UC Berkeley: Fall 2009: CS 164: Homework 3 (Final Project Proposal) & Final Project: November 2009

Friday, November 20, 2009

Final Project Proposal: Part 4

Prompt: Decide on the implementation.

•frontend:

We will parse the language in the same way we parse the 164 language: we will be using the same AST generated from the symantic actions in project 3 to create the DAG.

•the core language: We will reuse the 164 language from project 3. The least that is required for creating the DAG is just a list of statements. After this, we will extend this to lists of statements within lists of statements when we incorporate lambdas.

•internal representation:

There are two ways we can interpret the dag created from the AST. One way is to execute the statements while traversing the dag. The other way is to compile the dag into bytecode and send that to the bytecode interpreter to run it in parallel. We are leaning towards the bytecode interpreter since we would only have to modify it and it gives us the freedom to parallelize coroutines (if we figure out a way how of course).

•interpreter/compiler:

The parser will generate the AST for the 164 language as before. Instead of compiling the AST into bytecode, the compiler will traverse the AST and record what variables are written and/or read at each statement. Then based on this the compiler will create a DAG where each node represents a statement and the edges represent the flow of the program. This means that before node N is executed, all of its parent nodes must be executed.
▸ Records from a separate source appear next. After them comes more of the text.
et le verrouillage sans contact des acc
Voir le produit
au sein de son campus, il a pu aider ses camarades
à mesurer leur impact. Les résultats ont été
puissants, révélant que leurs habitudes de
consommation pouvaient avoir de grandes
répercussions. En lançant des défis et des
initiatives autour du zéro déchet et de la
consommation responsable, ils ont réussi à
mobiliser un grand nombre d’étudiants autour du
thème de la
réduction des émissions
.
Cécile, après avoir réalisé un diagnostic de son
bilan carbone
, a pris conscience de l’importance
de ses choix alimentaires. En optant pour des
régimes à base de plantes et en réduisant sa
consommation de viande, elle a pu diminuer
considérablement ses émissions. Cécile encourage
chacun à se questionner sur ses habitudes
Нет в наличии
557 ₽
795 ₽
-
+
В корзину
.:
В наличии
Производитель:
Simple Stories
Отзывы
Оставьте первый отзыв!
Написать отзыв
The bytecode interpreter will start at the top of the dag and run each independent source in parallel. Every child statement will have a counter to count how many parent statements have finished executing. When a statement is done executing, it will increment the counter of its child and check to see if the counter value is equal to the number of parents of the child. If it is equal, it will execute that statement. This continues until the DAG is traversed.

•debugging: We will debug our implementation by using GraphViz to visualize the DAG.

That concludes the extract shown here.